Schwartz sees DXJ as a lasting tool to help investors control currency-related volatility in their portfolios. Still, he isn’t convinced that the success of DXJ is some harbinger about the prospective nature of currency-hedged strategies in general, particularly in the emerging markets, where he reckons currencies are likely to keep appreciating against the dollar and pump up returns for U.S. investors for quite some time.

 

IU.com: DXJ has been on a roll, raking in more than $800 million in fresh assets in 2013 alone on a weakening yen. Is DXJ’s rise in popularity a result of Japan’s unique situation or an example of investors’ growing demand for currency-hedged funds?

Schwartz: When we first started looking at currency-hedged ETFs, we first looked at a very broad international fund—we like to call it our EAFE competitor. It was a very important strategic fund, because by hedging the currency exposure in the portfolio, you lowered the volatility by 2 to 3 percentage points a year. You were essentially getting S&P 500-like volatility out of an international equities portfolio. That’s a good way to access international markets.

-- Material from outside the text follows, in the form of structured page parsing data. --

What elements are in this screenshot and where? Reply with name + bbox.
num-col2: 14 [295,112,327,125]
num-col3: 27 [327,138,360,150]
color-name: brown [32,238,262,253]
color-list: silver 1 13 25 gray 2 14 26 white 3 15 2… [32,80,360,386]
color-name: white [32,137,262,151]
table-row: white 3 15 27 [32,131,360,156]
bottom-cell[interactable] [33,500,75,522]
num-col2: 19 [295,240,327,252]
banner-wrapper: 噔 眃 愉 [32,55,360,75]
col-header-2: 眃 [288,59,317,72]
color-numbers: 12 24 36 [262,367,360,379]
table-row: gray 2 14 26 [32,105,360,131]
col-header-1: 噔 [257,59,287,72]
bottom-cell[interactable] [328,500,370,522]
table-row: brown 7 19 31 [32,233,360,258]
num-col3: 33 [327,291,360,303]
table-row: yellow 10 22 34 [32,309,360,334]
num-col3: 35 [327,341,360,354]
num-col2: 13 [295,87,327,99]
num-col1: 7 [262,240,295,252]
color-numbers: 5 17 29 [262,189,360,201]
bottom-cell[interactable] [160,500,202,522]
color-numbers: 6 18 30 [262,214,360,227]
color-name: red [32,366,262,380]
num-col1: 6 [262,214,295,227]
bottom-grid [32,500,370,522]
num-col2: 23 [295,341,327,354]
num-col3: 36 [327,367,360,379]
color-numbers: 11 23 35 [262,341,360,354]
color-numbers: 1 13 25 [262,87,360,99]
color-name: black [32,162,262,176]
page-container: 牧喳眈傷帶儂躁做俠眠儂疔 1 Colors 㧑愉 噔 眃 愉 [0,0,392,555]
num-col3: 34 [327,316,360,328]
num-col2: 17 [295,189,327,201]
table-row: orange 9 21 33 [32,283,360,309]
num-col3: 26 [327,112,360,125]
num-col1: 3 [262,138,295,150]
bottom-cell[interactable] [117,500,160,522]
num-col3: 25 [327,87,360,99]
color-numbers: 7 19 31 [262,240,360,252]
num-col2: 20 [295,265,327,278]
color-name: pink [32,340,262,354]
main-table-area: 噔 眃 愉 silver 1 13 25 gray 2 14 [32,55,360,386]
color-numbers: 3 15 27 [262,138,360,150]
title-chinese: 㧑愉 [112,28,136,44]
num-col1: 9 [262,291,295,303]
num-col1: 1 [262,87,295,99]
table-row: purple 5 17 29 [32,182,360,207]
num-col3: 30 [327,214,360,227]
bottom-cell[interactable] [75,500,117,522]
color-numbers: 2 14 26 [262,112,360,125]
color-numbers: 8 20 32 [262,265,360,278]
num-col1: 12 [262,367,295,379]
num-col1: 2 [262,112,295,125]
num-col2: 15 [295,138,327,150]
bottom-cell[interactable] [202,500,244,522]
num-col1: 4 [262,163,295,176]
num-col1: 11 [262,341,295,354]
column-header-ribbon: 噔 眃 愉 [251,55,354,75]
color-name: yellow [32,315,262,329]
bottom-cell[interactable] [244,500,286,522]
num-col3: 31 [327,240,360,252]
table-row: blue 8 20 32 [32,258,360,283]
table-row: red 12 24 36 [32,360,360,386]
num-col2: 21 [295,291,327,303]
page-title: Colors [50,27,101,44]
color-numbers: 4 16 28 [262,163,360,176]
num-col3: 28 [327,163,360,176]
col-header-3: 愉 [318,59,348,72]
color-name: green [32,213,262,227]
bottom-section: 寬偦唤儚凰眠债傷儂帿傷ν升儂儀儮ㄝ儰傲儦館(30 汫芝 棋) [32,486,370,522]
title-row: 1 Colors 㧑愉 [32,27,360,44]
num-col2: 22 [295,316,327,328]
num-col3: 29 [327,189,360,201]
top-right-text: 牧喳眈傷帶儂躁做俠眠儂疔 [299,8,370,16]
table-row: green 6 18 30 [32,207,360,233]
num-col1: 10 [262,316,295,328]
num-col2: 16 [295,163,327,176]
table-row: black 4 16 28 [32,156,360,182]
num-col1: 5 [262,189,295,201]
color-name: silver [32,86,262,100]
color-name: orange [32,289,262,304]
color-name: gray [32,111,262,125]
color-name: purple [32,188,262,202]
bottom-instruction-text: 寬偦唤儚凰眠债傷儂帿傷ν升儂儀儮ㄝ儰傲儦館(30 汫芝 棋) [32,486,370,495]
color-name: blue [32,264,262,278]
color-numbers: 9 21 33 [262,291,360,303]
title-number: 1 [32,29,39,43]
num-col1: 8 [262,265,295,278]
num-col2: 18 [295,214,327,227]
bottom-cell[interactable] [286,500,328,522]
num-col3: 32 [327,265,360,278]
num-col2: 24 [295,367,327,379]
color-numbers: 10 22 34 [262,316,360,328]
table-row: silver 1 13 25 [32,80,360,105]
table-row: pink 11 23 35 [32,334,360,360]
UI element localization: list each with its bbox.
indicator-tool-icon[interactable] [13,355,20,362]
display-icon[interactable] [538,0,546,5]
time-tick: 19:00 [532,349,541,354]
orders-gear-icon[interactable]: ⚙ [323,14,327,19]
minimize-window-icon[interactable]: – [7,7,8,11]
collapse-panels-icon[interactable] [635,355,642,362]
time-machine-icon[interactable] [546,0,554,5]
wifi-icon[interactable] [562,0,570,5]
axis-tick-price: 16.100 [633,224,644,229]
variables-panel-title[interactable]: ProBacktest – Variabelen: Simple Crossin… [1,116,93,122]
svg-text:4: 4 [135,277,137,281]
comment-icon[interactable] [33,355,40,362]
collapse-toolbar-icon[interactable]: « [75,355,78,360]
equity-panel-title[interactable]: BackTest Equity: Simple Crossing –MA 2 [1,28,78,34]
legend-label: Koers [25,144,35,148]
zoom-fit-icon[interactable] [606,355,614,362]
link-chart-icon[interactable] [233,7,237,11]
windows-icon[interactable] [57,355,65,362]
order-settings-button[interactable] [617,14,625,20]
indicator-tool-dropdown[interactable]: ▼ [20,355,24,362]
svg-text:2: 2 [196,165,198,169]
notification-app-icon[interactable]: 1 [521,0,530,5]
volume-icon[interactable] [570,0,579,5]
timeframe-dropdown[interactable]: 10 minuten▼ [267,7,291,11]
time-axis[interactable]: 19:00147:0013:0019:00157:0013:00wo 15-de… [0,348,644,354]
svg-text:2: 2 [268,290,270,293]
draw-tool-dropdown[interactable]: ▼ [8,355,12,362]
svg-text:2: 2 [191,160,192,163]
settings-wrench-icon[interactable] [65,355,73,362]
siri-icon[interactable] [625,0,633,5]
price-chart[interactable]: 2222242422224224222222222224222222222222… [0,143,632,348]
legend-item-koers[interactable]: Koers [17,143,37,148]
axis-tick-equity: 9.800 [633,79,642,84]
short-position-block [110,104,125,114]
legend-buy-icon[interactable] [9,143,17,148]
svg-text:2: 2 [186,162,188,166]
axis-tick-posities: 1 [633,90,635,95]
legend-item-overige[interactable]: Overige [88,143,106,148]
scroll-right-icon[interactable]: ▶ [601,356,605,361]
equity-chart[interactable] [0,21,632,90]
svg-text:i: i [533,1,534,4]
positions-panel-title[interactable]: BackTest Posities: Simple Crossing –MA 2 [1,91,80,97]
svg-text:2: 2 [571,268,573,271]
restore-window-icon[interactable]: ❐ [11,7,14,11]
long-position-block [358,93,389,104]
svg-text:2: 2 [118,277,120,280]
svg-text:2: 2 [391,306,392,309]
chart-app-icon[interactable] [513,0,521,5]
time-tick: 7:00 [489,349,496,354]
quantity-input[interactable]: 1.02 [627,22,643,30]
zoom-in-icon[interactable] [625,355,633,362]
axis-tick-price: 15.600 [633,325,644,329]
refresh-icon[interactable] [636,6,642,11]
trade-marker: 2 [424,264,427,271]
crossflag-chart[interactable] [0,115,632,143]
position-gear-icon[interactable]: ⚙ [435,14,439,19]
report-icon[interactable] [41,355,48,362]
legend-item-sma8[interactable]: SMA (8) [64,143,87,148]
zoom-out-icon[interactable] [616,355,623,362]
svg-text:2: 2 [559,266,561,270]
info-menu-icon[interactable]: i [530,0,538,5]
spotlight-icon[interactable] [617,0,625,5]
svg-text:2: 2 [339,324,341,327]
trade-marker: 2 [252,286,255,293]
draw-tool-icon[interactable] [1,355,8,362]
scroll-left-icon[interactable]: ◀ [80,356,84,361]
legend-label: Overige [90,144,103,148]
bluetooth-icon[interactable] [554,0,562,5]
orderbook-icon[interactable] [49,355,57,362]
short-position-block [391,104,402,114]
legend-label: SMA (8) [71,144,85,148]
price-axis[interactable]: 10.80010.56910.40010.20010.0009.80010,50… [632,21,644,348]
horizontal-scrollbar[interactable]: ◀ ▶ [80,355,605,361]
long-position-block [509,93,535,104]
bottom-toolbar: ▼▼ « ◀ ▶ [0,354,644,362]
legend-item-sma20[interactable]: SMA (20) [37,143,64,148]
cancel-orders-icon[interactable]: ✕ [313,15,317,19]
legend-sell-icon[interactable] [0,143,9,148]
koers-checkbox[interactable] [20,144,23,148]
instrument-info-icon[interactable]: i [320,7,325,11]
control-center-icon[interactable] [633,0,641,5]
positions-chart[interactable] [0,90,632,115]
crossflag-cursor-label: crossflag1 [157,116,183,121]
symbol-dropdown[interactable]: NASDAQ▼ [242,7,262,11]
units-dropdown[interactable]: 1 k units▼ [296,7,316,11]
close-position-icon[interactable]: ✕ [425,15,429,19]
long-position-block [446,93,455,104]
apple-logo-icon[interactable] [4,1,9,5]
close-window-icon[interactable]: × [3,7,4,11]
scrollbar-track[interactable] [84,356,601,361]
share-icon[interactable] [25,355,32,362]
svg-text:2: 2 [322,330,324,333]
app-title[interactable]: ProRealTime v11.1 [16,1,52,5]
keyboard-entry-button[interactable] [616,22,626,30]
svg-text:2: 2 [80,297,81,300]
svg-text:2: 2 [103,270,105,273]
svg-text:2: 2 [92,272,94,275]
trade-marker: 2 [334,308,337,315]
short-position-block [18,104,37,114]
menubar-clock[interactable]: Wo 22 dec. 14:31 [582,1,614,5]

The case for Japan, however, has been in some ways a very unique one, because it’s the only country in the world that has such a strong negative correlation between the strength of the currency and the equity market. And you have this 30-year trend where you saw deflation and the strengthening of the yen really hurting companies’ revenues. Now that the yen has been weakening, markets there have been really rallying.

But the key here is that while it makes sense to increase your exposure to Japanese equities in this current environment, because the yen is weakening—as it has in the past few weeks—unless you have a currency hedge, it will really hurt your U.S.-dollar returns. That’s where DXJ comes in.